Jessica M. Karmasek Jun. 26, 2013, 2:30pm

NEW YORK (Legal Newsline) -- New York's highest court, in a ruling this week, allowed Attorney General Eric Schneiderman's lawsuit against ex-American International Group Inc. Chief Executive Officer Maurice "Hank" Greenberg to move forward.

In the suit, filed back in 2005, the state accused Greenberg and former AIG Chief Financial Officer Howard Smith of using "sham transactions" to distort AIG's financial condition.

In particular, the Attorney General's Office claims that Greenberg and Smith participated in causing AIG to enter into a sham transaction with General Reinsurance Corporation, or GenRe, in which AIG purported to reinsure GenRe on certain insurance contracts.

The attorney general asserts that the transaction transferred no real risk from GenRe to AIG, and therefore should not have been treated as an insurance transaction on AIG's books; and that the transaction's sole purpose was to increase the insurance reserves shown on AIG's financial statements, thereby creating the impression of a healthy insurance business and bolstering AIG's stock price.

The transaction also has been the subject of a federal criminal case in which Greenberg and Smith were identified as alleged co-conspirators, but were not defendants.

The New York Court of Appeals had to decide whether the evidence of Greenberg and Smith's knowledge of the fraudulent nature of the AIG-GenRe transaction is sufficient to raise an issue of fact for trial; and whether, on the present record, the attorney general is barred from obtaining any equitable relief.

In a 7-0 decision, the court answered yes to the first question and no to the second, affirming an order by the state's Appellate Division denying Greenberg and Smith summary judgment.

"We have no difficulty in concluding that, in this civil case, there is evidence sufficient for trial that both Greenberg and Smith participated in a fraud," Justice Robert S. Smith wrote for the high court. "The credibility of their denials is for a fact finder to decide."

As to the issue of equitable relief, the court rejected the contention of Greenberg and Smith that the attorney general failed to preserve this argument for its review.

The former AIG executives argued all such relief that could possibly be awarded has already been obtained in litigation brought by the Securities and Exchange Commission, which they settled in 2009.

In the settlement, without admitting or denying the allegations against them, Greenberg and Smith agreed, among other things, to permanent injunctions against violations of the antifraud provisions of the federal securities laws.

But the attorney general argues that more relief could be granted in the case including, but not limited to, a ban on their participation in the securities industry and a ban on serving as an officer or director of a public company.

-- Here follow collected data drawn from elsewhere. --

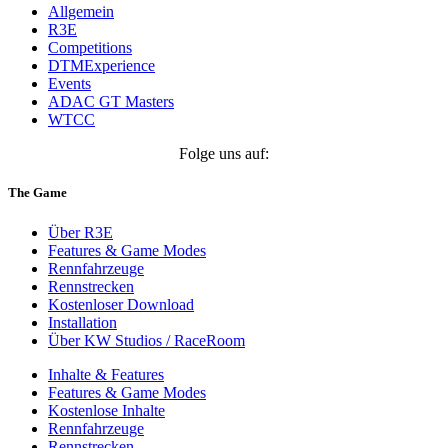
Allgemein
R3E
Competitions
DTMExperience
Events
ADAC GT Masters
WTCC
Folge uns auf:
The Game
Über R3E
Features & Game Modes
Rennfahrzeuge
Rennstrecken
Kostenloser Download
Installation
Über KW Studios / RaceRoom
Inhalte & Features
Features & Game Modes
Kostenlose Inhalte
Rennfahrzeuge
Rennstrecken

"While the sufficiency of the claim for equitable relief was not a major focus of any party's attention below, the attorney general did specifically dispute, in Supreme Court, Greenberg's and Smith's assertion that that claim was barred by the SEC settlement," Smith wrote. "It is irrelevant to the preservation issue whether the argument was made in the Appellate Division."

The justice continued, "On the merits, we cannot say as a matter of law that no equitable relief may be awarded. There is no doubt room for argument about whether the lifetime bans that the attorney general proposes would be a justifiable exercise of a court's discretion; but that question, as well as the availability of any other equitable relief that the attorney general may seek, must be decided by the lower courts in the first instance."

Schneiderman's office dropped damages claims against the ex-AIG executives in April.